Checkpointing: checkpoint.*

  • interval (default 5s): how often committable watermarks flush to the source. This is not a durability boundary — the sink write is — so shortening it only narrows the replay window after a crash, at the cost of more commit traffic. Validation floors it at 100ms.
  • max_pending_batches (default 1024): unacknowledged batches per partition before that partition pauses — a per-partition backpressure backstop alongside the byte budget.
  • drain_timeout (default 25s): the shutdown/rebalance drain budget. Keep it below terminationGracePeriodSeconds — see Docker and Graceful shutdown.
  • stalled_fail_after (default 120s): a partition watermark stalled behind a failed batch this long fails the pipeline, converting a permanent sink failure into a restart-and-replay instead of a process that consumes but commits nothing.

Pinning: pipeline.pinning

  • off (default): no core pinning.
  • compact: pin pipeline thread i to core i.

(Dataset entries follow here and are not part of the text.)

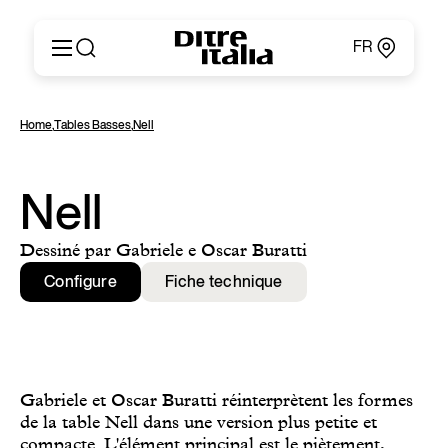
FR
Italiano
Produits
Home
,
Tables Basses
,
Nell
English
Configurateur
Français
Concernant
Deutsch
Catalogues et Matériaux
Nell
Español
Ditre for Professionals
Русский
Points de Vente
Dessiné par Gabriele e Oscar Buratti
简体中文
News & Press
Configure
Fiche technique
Zone Réservée
Contacts
Gabriele et Oscar Buratti réinterprètent les formes
de la table Nell dans une version plus petite et
compacte. L'élément principal est le piètement,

compact only yields exclusive cores under the kubelet static CPU manager with Guaranteed QoS and integer CPU requests; anywhere else it merely sets affinity inside a shared cpuset and can hurt by fighting the scheduler. Leave it off unless you run that setup.

Where parallelism actually comes from

Kafka consumption parallelism is bounded by partition count, not thread count — lanes map m:n onto pipeline threads. If the pipeline is CPU-saturated, more threads help; if it's partition-starved, only more partitions (or fewer replicas per consumer group) do. Scale horizontally by replicas: one pod is one consumer-group member.